No major changes are proposed although new emphasis is given to a wider range of reading and writing skills and clearer progression between the age groups.

However, English is one of the subjects which attracted the last-minute attention of Education Secretary David Blunkett. He is particularly concerned about the gap between boys' and girls' literacy standards, and personally intervened to introduce a new statutory list of boy-friendly teaching strategies.

The revised curriculum says "specific provision for improving boys' achievement in English should be made". Teachers should recognise and build on what boys do well in English, and channel their ability in spoken language into constructive drama and role play.

They should appreciate that boys like to read "non-literary" texts and develop strategies for making the most of boys' chosen reading, it says.

Teachers are advised to set writing assignments which require concise analysis rather than the traditional use of imagination and expression of feelings which could alienate boys.

However, it ends by insisting that the amount and nature of attention given to boys' and girls' work should be monitored for consistency.

Within the programmes of study themselves, the biggest change is at primary level. This has been rewritten to ensure alignment with the national literacy strategy, which will have been running for two years by the time the new curriculum is introduced.

In reading, infants will first concentrate on using phonics to decode words. In writing, the emphasis is on helping pupils to enjoy writing and to see its value in communicating, creating imaginary worlds, exploring experience and explaining information.

Juniors should begin to analyse and discuss texts while developing the independence and stamina to read more challenging and lengthy books. Non-fiction plays a much bigger part in the list of compulsory materials following national test evidence that pupils struggled with writing non-fiction. Diaries, autobiographies, biographies, letters, leaflets and advertisements are now part of the statutory curriculum.

Detailed grammar is introduced much more explicitly than ever before at primary level. The new curriculum demands that seven-year-olds should begin to learn the functions of word classes such as nouns, verbs and adjectives, understand clauses, phrases and connectives, and use paragraphs to link ideas.

Speaking and listening topics are more explicit in the new curriculum. Drama, role play, discussion and public speaking were strengthened after concerns that the literacy strategy could squeeze out these topics with its focus on reading and writing skills.

The statutory requirements for primary reading and writing can be covered by implementing the literacy strategy in full. Some aspects of speaking and listening can also be covered in this way, according to the Secretary of State's proposals. Guidance on how the rest of speaking and listening can be delivered is to be published later this month.

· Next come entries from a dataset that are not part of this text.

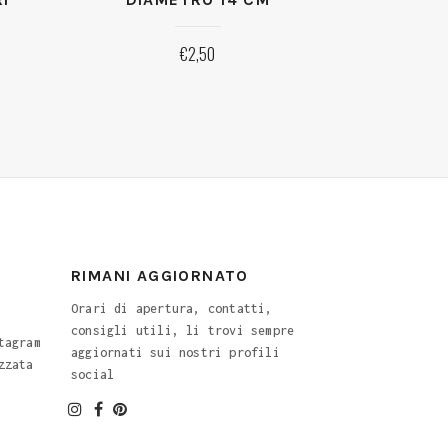
€
2,50
RIMANI AGGIORNATO
Orari di apertura, contatti,
consigli utili, li trovi sempre
tagram
aggiornati sui nostri profili
zzata
social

At secondary level, pupils are to practise a wider range of writing skills including imaginative, descriptive and analytical writing, and persuasive argument. Pupils will also be taught to use writing as part of the learning process by hypothesising, paraphrasing and summarising.

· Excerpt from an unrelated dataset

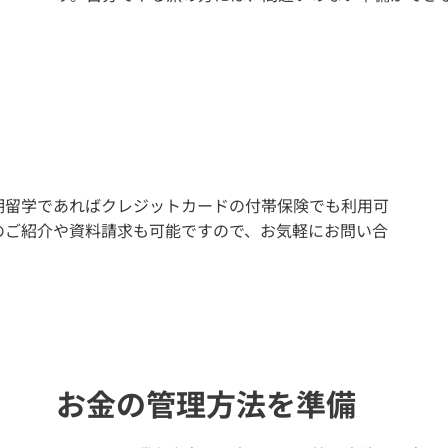
期留学であればクレジットカードの付帯保険でも利用可
のご紹介や資料請求も可能ですので、お気軽にお問い合
お金の管理方法を準備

Compulsory booklists have also been removed to allow teachers more flexibility, say officials. They are replaced by more lists of recommended authors and new lists of contemporary authors and writers from other cultures.

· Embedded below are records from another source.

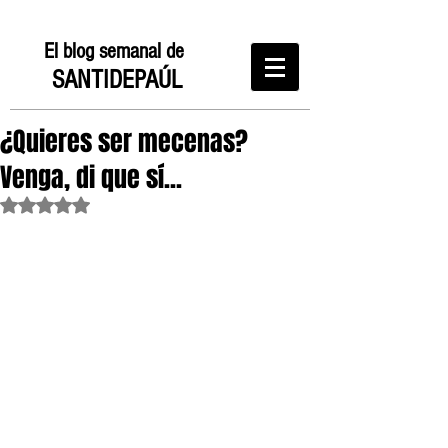
El blog semanal de
SANTIDEPAÚL
¿Quieres ser mecenas?
Venga, di que sí...
Obtuvo NaN de 5 estrellas.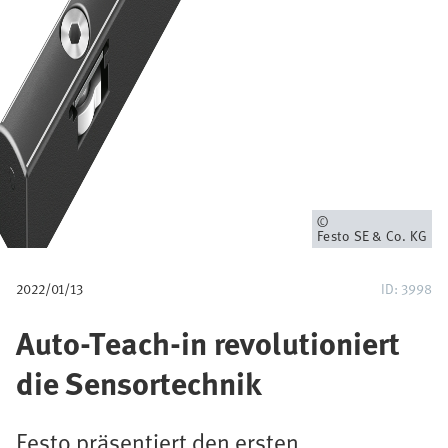
u
m
b
Owner
Festo SE & Co. KG
2022/01/13
ID: 3998
Auto-Teach-in revolutioniert
die Sensortechnik
Festo präsentiert den ersten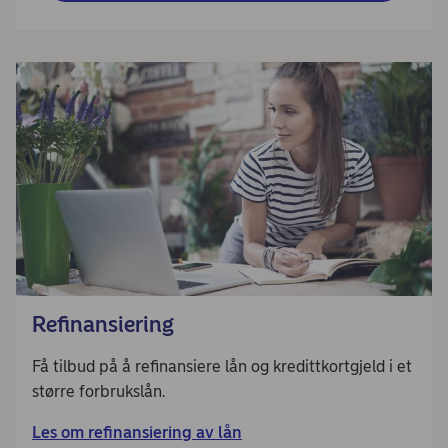
Refinansiering
Få tilbud på å refinansiere lån og kredittkortgjeld i et
større forbrukslån.
Les om refinansiering av lån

Many giants of English literature, such as Anthony Trollope, Henry James and Mary Shelley have been removed to make way for new writers. But officials stress these are merely suggestions and teachers are free to teach their own choice of authors.


Key stage 1:

* Pupils should learn to read and write independently and with enthusiasm. They develop confidence as speakers, make relevant contributions and learn how to listen to others attentively. They use language to explore imaginary worlds and their own experiences.

Key stage 2:

* Pupils should learn to adapt their speech and writing according to context, purpose and audience. They read a range of texts and respond to different layers of meaning in them. They explore language in literary and non-literary texts and learn how language works.

Key stages 3 and 4:

* In KS3, pupils' repertoire in writing and speaking extends to formal and public registers. They develop their ability to evaluate language in use. They study classic and contemporary texts and explore social and moral issues.

* During KS4, pupils learn to respond with confidence to the language demands of academic study and of the workplace. They use and analyse complex features of language. They read many kinds of texts efficiently and make articulate, perceptive comments on a range of issues.